**Description of the task:** From the first line of the entries below through the line bearing "concreto: il problema", write out each line exactly. Omit pictures.

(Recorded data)
* * *
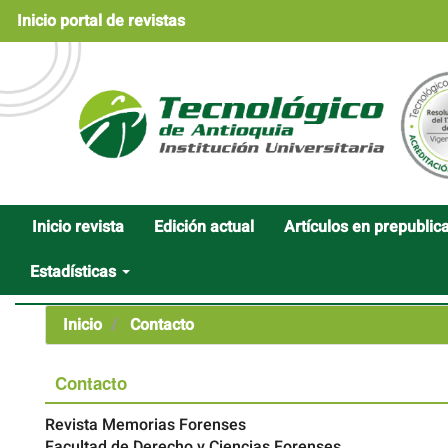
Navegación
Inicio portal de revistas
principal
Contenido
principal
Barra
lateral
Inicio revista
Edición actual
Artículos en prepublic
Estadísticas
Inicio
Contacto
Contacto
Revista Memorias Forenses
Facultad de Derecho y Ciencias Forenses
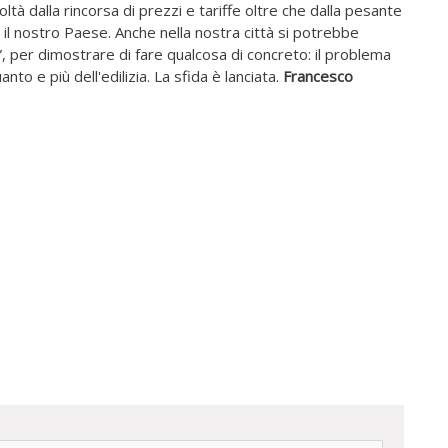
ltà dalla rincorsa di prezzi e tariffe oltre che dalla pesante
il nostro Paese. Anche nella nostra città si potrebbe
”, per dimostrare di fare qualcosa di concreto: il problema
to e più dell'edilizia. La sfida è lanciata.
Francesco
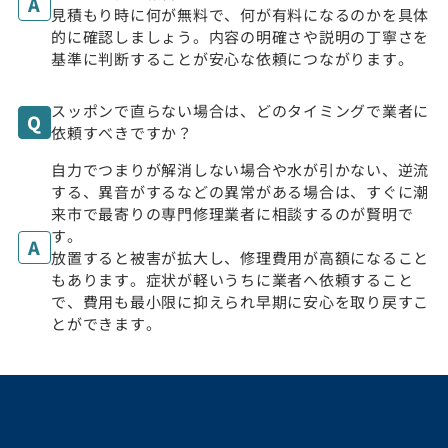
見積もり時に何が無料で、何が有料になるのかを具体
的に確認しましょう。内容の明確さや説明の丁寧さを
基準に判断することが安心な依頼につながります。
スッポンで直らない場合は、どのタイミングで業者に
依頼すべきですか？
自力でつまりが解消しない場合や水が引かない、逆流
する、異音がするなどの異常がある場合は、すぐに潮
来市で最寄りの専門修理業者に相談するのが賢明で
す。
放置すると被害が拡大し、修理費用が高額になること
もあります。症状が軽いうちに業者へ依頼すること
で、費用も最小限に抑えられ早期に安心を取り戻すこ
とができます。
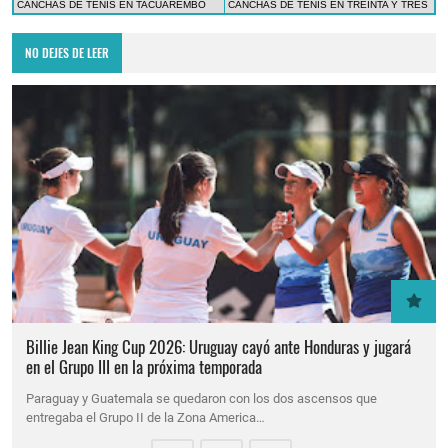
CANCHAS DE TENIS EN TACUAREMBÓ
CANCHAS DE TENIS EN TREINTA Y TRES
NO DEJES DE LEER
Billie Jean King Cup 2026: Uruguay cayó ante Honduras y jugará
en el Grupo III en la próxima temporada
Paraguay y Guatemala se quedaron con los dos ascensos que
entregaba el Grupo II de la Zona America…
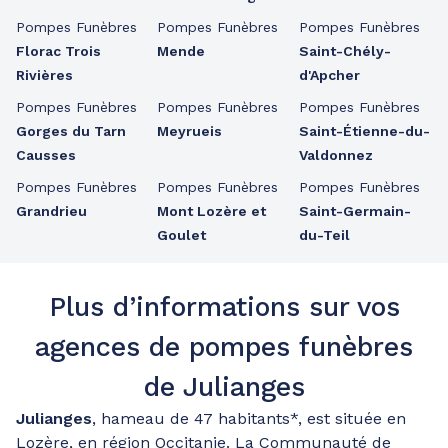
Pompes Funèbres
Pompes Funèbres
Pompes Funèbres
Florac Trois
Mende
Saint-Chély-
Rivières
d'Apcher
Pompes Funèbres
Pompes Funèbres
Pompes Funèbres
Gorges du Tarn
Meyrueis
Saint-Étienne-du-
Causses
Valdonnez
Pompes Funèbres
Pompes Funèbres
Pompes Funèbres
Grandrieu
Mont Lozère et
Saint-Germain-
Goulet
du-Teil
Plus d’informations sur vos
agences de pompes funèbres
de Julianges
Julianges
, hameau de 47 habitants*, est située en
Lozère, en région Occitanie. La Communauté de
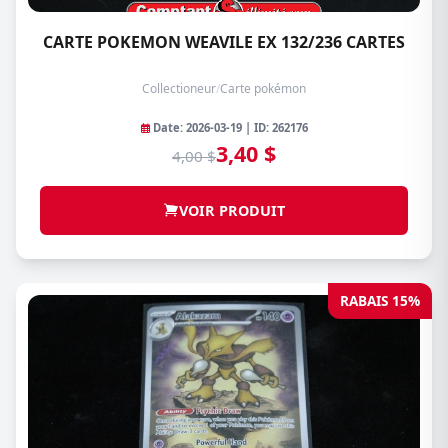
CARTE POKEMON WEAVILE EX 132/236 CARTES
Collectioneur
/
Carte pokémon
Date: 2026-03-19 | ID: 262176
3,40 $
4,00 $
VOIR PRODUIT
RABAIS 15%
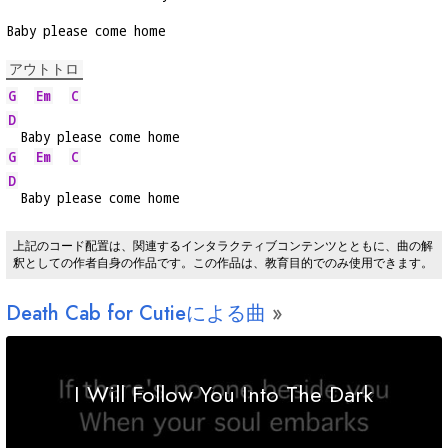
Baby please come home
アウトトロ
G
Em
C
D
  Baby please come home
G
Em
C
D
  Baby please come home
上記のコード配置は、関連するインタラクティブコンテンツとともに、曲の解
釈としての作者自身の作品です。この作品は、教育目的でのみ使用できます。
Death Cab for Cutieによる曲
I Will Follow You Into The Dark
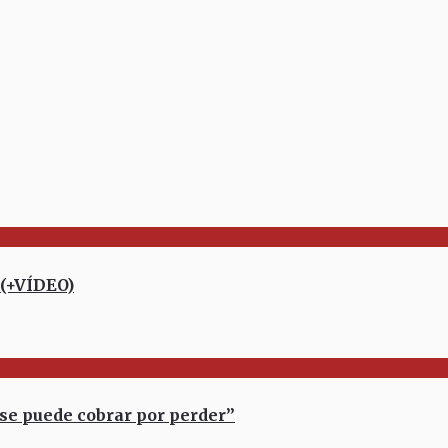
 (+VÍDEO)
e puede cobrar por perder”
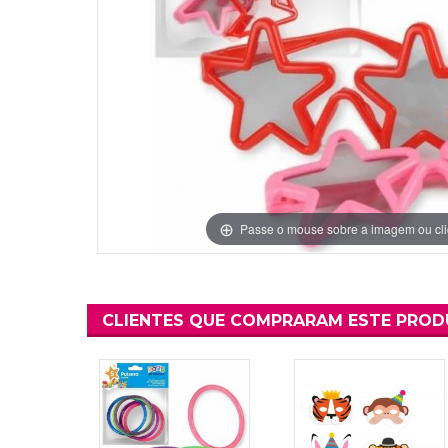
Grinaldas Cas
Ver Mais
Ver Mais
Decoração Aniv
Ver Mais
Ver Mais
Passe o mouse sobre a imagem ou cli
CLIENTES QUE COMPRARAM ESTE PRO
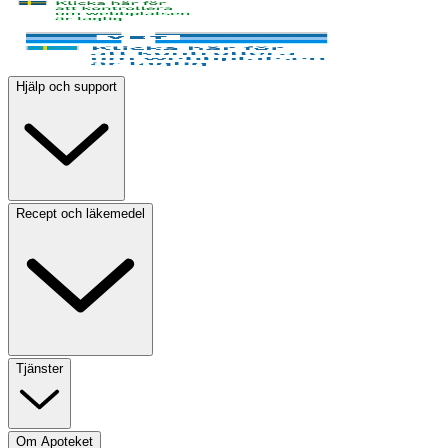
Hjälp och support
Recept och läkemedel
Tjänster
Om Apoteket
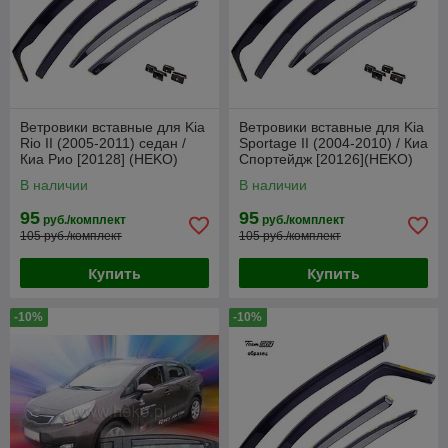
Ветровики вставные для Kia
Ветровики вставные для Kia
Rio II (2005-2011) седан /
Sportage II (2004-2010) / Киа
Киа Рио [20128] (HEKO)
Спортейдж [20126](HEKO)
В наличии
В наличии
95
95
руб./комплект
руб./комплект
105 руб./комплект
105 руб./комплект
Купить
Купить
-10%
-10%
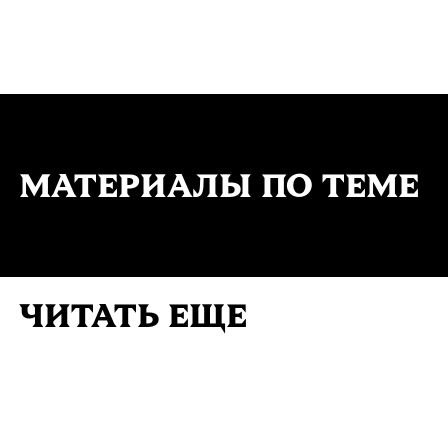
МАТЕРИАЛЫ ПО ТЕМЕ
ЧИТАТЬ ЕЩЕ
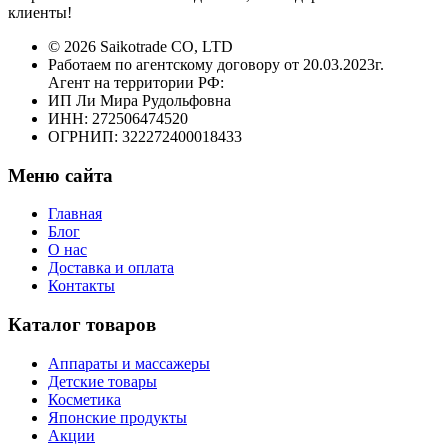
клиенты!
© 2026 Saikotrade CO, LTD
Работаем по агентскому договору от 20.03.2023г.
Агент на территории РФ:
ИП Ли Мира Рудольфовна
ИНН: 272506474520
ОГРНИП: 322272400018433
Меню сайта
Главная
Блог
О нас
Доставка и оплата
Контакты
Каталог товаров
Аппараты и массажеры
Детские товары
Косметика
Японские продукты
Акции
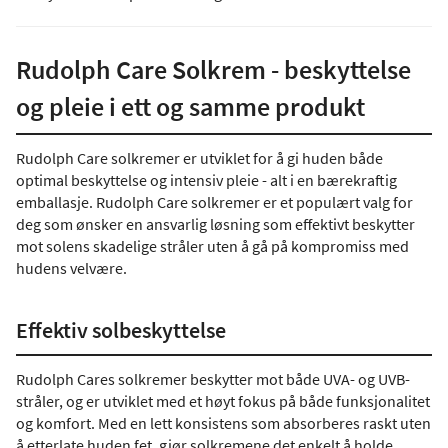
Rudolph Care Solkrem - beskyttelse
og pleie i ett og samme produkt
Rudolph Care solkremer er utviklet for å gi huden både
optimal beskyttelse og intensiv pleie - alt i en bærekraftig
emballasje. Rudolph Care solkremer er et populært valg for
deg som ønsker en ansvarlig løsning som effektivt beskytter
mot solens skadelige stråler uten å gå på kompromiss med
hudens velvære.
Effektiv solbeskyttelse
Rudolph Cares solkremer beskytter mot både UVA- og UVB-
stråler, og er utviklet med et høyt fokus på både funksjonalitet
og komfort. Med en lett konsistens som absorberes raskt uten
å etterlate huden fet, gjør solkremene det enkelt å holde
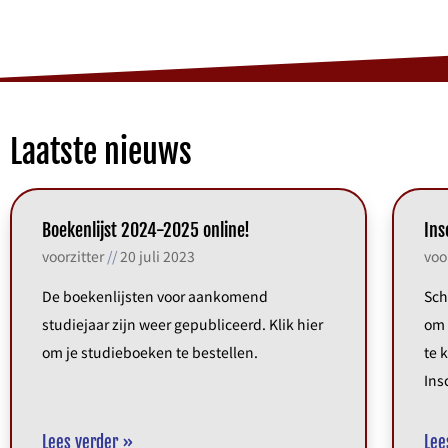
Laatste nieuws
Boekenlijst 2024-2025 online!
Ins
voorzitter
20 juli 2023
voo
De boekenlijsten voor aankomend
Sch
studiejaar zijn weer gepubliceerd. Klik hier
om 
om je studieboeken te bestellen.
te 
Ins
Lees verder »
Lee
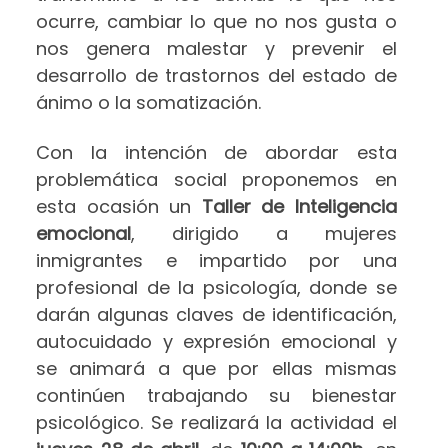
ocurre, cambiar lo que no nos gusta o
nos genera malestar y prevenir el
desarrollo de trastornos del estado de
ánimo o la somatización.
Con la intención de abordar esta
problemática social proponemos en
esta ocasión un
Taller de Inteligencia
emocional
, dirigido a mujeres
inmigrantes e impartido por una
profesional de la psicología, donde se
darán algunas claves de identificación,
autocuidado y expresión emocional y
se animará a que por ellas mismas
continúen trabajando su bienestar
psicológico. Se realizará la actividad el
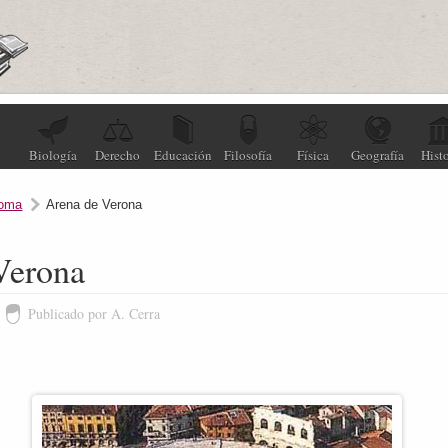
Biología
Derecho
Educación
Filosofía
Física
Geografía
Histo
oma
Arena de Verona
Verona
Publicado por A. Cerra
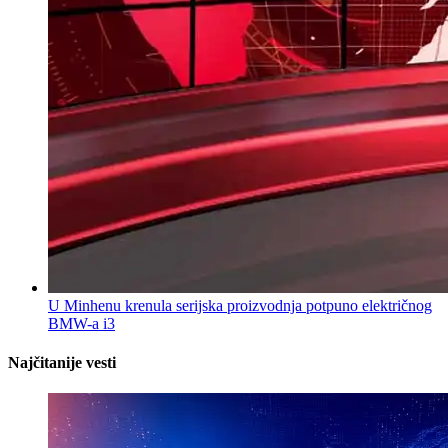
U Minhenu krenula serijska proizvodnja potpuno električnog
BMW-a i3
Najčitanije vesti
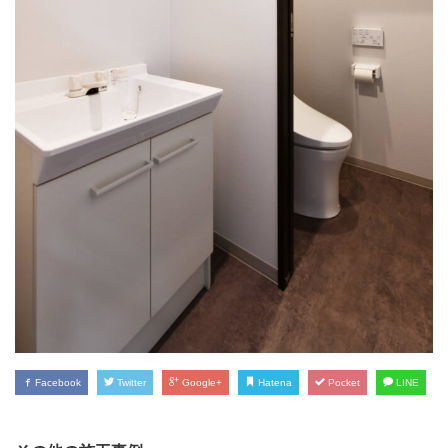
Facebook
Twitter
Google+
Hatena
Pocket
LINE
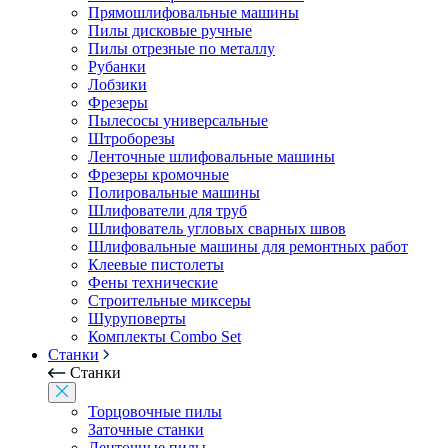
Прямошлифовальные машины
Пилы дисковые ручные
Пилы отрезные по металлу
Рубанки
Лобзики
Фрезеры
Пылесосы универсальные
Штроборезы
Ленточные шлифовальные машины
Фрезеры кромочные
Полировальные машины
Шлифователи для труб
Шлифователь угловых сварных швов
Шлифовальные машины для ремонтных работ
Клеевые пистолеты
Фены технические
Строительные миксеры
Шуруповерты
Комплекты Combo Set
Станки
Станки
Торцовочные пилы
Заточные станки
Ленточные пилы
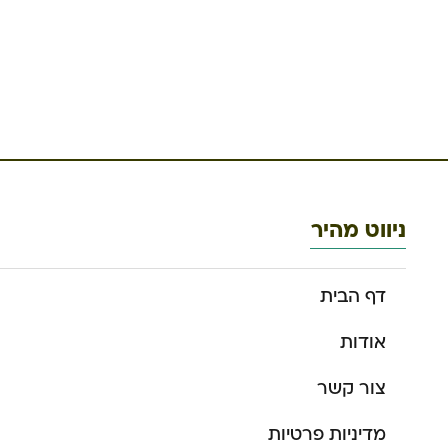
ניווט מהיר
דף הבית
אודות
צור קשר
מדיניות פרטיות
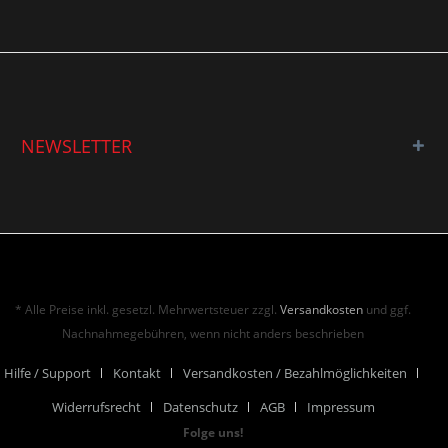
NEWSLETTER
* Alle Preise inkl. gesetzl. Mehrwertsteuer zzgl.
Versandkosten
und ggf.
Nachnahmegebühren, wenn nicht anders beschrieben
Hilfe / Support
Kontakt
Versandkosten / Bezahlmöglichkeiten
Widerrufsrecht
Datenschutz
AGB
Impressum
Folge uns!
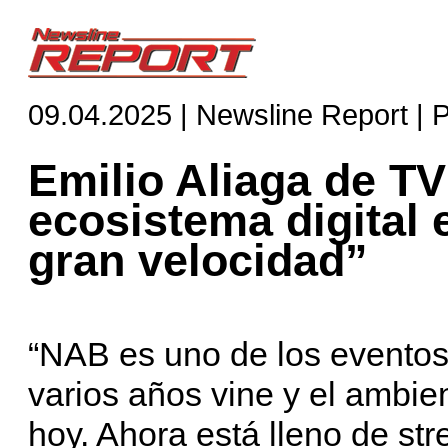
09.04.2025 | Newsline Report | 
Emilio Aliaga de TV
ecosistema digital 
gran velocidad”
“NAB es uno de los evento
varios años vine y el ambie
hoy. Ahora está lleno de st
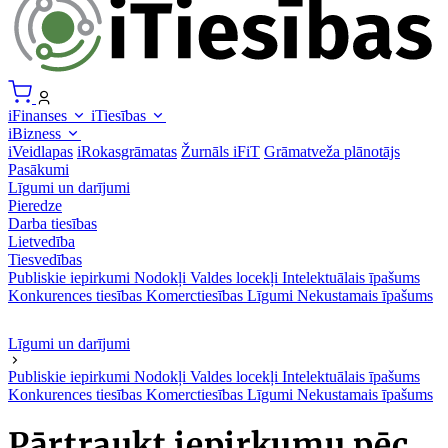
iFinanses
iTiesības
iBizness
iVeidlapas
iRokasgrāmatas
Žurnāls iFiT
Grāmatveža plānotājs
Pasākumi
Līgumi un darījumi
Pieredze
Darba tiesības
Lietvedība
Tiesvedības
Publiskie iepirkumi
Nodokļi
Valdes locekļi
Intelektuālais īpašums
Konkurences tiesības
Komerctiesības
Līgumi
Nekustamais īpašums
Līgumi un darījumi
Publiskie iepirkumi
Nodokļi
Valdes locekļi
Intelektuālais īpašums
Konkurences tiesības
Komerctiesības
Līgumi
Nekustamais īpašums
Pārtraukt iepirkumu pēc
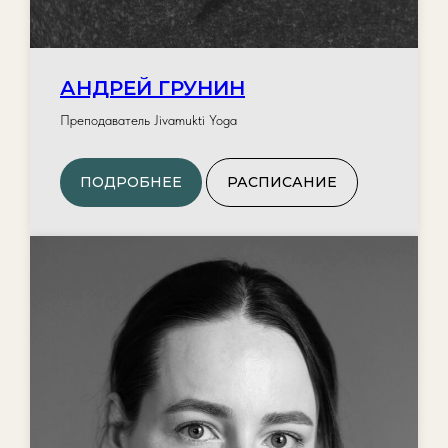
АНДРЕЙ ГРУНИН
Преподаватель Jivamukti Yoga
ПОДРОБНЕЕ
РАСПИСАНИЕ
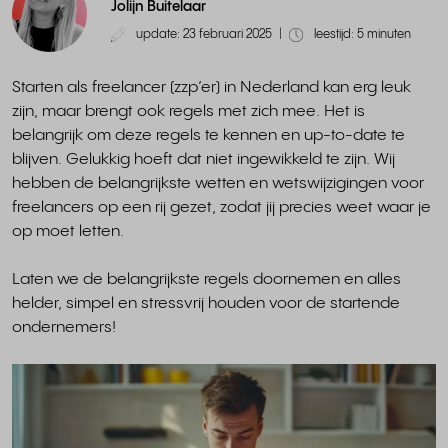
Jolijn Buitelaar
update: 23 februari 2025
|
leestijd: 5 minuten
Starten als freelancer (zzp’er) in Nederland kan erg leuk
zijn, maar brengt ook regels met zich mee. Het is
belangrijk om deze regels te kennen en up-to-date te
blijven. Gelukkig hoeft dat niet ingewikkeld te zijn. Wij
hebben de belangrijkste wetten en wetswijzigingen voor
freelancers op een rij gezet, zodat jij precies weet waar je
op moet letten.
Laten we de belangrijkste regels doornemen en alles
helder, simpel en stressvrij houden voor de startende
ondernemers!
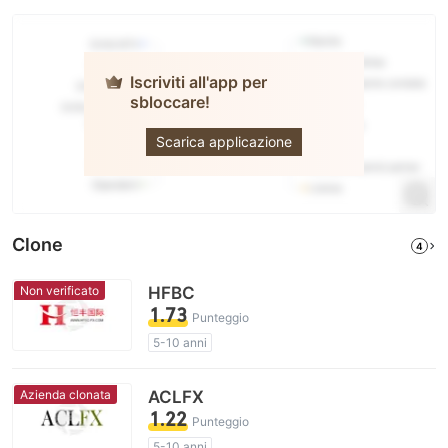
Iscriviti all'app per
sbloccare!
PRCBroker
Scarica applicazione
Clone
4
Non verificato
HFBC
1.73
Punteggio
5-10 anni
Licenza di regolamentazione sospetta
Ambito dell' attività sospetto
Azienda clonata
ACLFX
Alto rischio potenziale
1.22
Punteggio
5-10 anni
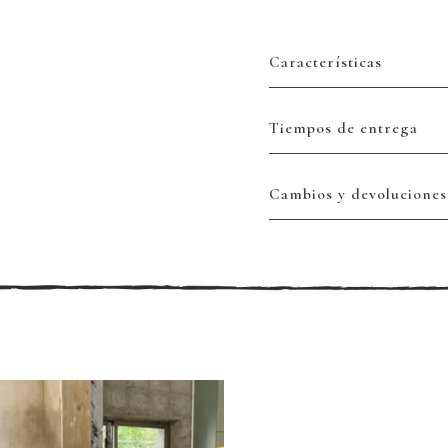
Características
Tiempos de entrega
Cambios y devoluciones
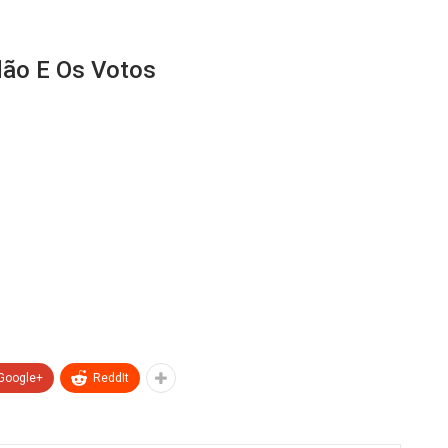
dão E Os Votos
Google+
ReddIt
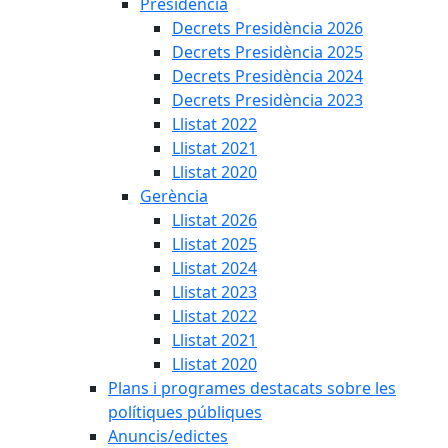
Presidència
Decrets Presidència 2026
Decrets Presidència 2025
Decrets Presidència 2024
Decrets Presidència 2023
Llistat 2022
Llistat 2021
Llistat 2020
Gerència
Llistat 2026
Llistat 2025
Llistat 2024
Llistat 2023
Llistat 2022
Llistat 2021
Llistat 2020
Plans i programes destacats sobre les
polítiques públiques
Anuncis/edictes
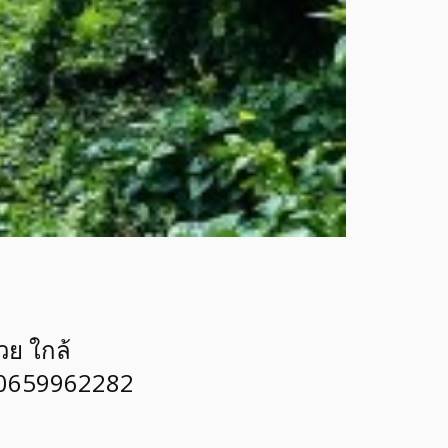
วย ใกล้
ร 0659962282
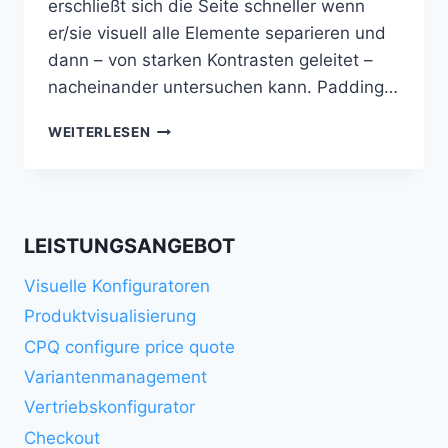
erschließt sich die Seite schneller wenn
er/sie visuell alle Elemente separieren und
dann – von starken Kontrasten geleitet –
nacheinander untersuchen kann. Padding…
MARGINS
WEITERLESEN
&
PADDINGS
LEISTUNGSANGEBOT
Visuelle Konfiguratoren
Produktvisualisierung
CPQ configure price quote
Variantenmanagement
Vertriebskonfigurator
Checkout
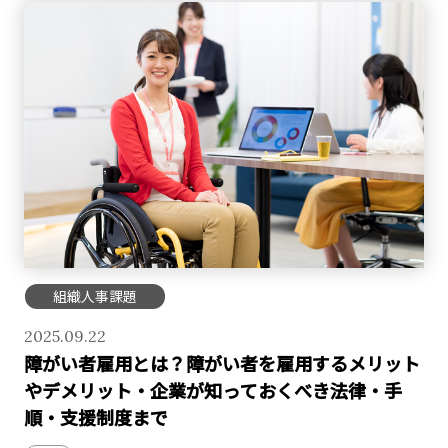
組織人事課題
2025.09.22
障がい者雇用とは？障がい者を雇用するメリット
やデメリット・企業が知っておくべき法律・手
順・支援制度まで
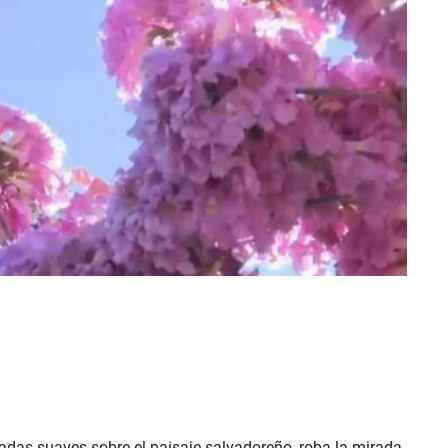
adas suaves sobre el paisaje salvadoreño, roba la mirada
* * *
**Solution to this problem:**
Navegación
Inicio portal de revistas
principal
Contenido
principal
Barra
lateral
Inicio revista
Edición actual
Artículos en prepublic
Estadísticas
Inicio
Contacto
Contacto
Revista Memorias Forenses
Facultad de Derecho y Ciencias Forenses
ltà dalla rincorsa di prezzi e tariffe oltre che dalla pesante
il nostro Paese. Anche nella nostra città si potrebbe
”, per dimostrare di fare qualcosa di concreto: il problema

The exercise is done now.